◆ Prompt: Beginning with the line that contains "H LLVM-exception" in the material below, print each line exactly until the line that contains "quality used all-make autos across the" has been printed, then stop.

◆ Dataset:
-=-=-=-=-
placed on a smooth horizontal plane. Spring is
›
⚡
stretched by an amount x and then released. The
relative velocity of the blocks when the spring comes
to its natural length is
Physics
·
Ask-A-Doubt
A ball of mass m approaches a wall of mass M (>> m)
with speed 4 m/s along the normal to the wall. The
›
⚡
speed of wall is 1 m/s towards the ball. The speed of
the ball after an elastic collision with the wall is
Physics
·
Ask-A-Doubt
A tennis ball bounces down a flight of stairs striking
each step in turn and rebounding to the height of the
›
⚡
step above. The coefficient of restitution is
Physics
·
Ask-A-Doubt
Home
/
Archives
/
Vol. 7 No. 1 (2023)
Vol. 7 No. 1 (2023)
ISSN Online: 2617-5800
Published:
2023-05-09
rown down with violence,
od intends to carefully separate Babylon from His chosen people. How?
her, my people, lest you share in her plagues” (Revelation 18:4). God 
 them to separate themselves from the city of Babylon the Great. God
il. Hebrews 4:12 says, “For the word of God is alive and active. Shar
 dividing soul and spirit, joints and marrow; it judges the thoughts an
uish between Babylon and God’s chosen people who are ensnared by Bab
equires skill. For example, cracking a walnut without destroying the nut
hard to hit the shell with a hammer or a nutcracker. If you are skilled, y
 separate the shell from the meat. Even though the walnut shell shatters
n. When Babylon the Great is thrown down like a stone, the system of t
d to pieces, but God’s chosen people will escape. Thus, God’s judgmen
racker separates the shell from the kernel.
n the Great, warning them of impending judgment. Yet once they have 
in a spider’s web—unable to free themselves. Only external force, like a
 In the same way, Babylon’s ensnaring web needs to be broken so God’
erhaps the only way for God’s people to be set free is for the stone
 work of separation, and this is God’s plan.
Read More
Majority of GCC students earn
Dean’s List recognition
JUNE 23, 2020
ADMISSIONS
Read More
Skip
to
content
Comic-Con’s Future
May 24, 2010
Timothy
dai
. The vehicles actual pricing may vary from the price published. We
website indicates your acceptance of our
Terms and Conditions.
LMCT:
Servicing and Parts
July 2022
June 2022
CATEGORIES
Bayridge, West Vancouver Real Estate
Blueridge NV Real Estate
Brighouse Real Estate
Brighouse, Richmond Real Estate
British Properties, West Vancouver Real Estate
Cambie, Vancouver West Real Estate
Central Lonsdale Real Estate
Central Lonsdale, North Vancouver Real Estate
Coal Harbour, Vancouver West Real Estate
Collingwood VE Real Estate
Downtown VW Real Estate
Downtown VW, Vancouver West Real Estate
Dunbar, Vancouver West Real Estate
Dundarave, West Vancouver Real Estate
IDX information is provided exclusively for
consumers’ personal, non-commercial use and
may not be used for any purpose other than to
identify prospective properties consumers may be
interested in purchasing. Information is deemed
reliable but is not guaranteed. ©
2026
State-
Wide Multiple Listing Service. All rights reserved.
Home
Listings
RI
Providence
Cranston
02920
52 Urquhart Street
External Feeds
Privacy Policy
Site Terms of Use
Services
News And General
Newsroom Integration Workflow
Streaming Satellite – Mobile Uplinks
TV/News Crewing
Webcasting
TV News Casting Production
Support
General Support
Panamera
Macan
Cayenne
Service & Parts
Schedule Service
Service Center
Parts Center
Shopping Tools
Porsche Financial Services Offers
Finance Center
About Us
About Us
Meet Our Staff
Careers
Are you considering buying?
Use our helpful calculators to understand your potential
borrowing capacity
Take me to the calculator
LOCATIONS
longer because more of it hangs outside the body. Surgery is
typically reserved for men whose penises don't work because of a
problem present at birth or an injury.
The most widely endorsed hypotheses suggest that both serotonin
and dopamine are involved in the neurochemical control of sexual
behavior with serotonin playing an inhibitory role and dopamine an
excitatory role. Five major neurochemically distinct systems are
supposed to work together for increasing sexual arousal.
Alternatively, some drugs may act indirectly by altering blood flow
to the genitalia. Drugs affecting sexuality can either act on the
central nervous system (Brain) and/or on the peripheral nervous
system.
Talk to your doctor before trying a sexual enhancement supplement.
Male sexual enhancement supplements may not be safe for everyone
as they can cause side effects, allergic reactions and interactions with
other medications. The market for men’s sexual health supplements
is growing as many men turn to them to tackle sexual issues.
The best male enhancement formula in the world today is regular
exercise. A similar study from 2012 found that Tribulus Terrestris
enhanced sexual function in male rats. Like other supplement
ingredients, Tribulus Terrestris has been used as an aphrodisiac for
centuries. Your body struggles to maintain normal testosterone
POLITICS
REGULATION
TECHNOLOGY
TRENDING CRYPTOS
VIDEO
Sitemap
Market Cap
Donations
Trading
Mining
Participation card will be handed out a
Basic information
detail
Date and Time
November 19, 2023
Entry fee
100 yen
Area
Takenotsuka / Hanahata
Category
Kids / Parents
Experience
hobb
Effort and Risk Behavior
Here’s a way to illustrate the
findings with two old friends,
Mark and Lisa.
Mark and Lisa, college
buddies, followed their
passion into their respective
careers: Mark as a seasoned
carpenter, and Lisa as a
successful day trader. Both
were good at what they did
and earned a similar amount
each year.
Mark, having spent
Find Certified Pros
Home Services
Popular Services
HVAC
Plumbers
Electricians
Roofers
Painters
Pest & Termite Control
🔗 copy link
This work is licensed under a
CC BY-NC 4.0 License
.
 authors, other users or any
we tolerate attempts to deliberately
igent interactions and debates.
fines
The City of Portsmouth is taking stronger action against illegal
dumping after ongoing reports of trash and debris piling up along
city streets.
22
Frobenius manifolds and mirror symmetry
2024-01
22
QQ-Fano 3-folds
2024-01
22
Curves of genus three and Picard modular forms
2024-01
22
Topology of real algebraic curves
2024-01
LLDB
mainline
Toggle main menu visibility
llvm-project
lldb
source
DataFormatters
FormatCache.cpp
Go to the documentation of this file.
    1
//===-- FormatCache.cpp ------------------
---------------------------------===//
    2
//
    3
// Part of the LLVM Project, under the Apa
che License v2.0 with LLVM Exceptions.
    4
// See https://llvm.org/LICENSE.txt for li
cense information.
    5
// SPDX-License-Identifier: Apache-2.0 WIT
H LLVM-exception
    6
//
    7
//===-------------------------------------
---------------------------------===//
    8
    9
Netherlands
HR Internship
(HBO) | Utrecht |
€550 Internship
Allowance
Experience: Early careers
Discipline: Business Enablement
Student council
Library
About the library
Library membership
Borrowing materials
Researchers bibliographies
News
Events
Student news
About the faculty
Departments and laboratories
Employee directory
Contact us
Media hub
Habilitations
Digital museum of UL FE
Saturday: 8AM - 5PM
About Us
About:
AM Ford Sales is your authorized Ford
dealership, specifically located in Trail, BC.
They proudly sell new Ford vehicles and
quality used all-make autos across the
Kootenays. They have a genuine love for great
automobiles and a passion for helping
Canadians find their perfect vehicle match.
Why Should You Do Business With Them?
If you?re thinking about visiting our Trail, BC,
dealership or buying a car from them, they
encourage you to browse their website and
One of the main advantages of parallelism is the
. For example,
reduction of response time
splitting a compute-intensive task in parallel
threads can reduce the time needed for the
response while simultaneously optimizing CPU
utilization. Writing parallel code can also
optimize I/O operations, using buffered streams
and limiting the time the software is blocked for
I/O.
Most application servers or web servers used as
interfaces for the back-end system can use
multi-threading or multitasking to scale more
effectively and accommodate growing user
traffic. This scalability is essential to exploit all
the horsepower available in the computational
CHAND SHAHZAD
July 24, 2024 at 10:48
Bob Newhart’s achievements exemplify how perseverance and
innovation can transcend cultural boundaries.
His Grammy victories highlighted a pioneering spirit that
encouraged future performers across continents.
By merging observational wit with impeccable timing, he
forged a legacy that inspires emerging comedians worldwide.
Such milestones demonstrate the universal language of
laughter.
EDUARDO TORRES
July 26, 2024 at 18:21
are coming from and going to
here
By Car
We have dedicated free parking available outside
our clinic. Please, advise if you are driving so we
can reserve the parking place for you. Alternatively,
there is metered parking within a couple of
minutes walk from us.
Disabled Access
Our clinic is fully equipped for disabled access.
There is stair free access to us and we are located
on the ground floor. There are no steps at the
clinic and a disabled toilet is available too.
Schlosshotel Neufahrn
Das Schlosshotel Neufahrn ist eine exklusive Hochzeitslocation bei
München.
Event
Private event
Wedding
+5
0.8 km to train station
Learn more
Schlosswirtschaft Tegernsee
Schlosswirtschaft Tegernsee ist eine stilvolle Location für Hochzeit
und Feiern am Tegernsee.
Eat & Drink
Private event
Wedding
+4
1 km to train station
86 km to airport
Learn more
-=-=-=-=-
◆ Exercise result:
H LLVM-exception
    6
//
    7
//===-------------------------------------
---------------------------------===//
    8
    9
Netherlands
HR Internship
(HBO) | Utrecht |
€550 Internship
Allowance
Experience: Early careers
Discipline: Business Enablement
Student council
Library
About the library
Library membership
Borrowing materials
Researchers bibliographies
News
Events
Student news
About the faculty
Departments and laboratories
Employee directory
Contact us
Media hub
Habilitations
Digital museum of UL FE
Saturday: 8AM - 5PM
About Us
About:
AM Ford Sales is your authorized Ford
dealership, specifically located in Trail, BC.
They proudly sell new Ford vehicles and
quality used all-make autos across the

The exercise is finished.